Bernie Sanders: Hard Labor
01/08/2008 -- From plantations in Africa to sweatshops in China to farms and factories in developing nations around the world, workers are being exploited by American corporations. A congressional delegation – including Senator Bernie Sanders – this week is in Ivory Coast and Ghana, where children are forced to work on cocoa plantations.
A raft of reports in recent weeks detailed labor abuses in China, where factories that supply Western companies routinely shortchange their employees on wages, withhold health benefits and expose their workers to dangerous machinery and harmful chemicals, according to a New York Times article. They wote: “Here in the Pearl River Delta region near Hong Kong, for example, factory workers lose or break about 40,000 fingers on the job every year, according to a study published a few years ago by the Shanghai Academy of Social Sciences.” In Washington, Sanders has cosponsored legislation to prohibit the import, export, and sale of goods made with sweatshop labor. “I have been working hard in the Congress to end the scourge of abusive and exploitative child labor for a number of years,” he said.

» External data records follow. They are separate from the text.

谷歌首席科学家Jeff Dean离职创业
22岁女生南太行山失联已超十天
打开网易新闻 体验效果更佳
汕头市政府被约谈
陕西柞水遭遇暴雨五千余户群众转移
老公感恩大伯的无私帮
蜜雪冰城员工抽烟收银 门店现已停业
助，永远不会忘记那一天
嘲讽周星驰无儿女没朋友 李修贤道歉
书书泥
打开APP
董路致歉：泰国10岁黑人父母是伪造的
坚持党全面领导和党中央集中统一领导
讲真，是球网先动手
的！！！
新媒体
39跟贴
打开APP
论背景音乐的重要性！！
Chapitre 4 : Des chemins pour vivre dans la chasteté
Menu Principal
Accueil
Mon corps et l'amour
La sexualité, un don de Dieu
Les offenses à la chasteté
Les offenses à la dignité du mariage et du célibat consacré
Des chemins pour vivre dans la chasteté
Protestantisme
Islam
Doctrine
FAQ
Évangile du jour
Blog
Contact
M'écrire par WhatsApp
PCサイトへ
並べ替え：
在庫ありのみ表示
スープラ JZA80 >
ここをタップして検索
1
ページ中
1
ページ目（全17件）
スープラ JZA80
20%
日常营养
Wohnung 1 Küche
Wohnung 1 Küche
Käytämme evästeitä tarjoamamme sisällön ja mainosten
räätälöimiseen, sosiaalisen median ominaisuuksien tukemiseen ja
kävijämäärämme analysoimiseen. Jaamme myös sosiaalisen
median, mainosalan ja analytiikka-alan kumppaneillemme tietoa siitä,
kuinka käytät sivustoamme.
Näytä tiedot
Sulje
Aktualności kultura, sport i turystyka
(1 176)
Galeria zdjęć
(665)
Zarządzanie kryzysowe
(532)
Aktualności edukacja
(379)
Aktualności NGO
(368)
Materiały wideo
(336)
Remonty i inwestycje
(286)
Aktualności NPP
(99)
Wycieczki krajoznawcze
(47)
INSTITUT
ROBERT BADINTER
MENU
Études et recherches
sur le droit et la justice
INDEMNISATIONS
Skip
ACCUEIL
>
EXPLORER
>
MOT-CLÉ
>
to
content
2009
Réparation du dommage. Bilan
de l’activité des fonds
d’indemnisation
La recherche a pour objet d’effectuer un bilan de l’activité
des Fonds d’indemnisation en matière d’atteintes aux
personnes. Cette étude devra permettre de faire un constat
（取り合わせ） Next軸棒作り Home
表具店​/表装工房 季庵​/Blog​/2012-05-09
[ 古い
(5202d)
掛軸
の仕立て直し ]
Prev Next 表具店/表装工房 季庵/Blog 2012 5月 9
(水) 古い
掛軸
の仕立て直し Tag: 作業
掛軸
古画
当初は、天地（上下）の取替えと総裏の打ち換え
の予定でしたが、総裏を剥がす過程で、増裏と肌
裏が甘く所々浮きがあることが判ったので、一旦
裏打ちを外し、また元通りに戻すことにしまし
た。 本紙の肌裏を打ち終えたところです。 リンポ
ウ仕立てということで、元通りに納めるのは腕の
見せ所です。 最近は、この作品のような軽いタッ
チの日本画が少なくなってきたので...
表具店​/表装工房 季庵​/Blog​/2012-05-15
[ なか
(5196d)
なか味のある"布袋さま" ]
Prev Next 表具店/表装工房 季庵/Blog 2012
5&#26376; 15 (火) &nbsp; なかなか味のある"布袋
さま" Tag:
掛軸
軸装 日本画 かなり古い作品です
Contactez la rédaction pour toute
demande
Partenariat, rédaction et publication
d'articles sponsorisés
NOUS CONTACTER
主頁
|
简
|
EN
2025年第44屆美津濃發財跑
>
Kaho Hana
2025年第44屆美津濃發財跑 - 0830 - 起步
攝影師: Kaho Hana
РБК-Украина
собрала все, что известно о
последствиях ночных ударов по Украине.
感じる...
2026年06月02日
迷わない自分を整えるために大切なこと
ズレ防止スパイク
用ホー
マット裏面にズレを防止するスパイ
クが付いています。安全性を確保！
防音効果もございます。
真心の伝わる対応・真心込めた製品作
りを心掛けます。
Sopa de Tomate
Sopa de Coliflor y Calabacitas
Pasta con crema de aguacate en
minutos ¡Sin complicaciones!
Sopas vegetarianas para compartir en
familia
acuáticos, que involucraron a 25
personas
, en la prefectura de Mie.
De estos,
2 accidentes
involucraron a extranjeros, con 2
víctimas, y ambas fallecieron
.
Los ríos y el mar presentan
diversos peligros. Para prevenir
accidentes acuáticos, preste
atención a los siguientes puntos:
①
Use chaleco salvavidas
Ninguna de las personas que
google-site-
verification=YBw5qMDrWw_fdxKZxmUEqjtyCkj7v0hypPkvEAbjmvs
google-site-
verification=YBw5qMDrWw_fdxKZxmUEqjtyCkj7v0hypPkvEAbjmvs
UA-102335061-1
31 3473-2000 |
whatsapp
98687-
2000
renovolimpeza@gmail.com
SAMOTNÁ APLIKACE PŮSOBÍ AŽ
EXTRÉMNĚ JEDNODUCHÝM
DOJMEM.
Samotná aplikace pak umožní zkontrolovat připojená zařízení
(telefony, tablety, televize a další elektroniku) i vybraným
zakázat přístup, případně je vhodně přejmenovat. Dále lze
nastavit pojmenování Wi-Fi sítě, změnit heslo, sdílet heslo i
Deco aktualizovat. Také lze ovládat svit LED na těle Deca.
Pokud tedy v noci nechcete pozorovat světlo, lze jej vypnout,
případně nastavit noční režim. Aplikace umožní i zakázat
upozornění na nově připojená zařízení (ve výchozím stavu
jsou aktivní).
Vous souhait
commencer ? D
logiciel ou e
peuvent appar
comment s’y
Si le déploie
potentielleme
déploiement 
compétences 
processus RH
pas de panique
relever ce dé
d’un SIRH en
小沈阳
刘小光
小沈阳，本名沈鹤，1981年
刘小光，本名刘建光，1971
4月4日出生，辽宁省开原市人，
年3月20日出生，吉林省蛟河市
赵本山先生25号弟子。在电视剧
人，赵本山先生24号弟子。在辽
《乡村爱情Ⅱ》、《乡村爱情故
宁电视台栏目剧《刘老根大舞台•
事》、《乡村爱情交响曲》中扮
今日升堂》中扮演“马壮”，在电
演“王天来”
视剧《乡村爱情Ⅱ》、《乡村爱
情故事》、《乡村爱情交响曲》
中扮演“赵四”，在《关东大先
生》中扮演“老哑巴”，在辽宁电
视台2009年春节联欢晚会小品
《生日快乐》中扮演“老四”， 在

“The issue of the exploitation of child labor is not only a moral issue but it is an economic issue that is having a profound impact on American workers. As consumers, we should not be purchasing products made by children who are held in virtual slavery -- children who cannot go to school, children who work horrendous hours each week, children who are beaten when they perform poorly on the job and children who are often permanently maimed when they attempt to escape from their slavery,” Sanders wrote in a column. “Equally important, we should not continue a trade policy which forces American workers to compete against desperate and impoverished people in countries such as China and Mexico who earn as little as fifteen or twenty cents an hour -- whether those workers are children or adults."
The legislation Sanders cosponsored was introduced by Senator Byron Dorgan. The Decent Working Conditions and Fair Competition Act would prohibit the import, export or sale of sweatshop goods in the United States.
The measure is supported by the National Labor Committee. “Up to this point, it has been the companies that have demanded and won all sorts of enforceable laws--intellectual property and copyright laws backed up by sanctions--to defend their corporate trademarks, labels and products. Yet, the corporations have long said that extending similar laws to protect the human rights of the 16-year-old girl in Bangladesh who sews the garment would be ‘an impediment to free trade.’ Under this distorted sense of values, the label is protected, but not the human being, the worker who makes the product,” the committee says in a discussion of the bill on its Web site.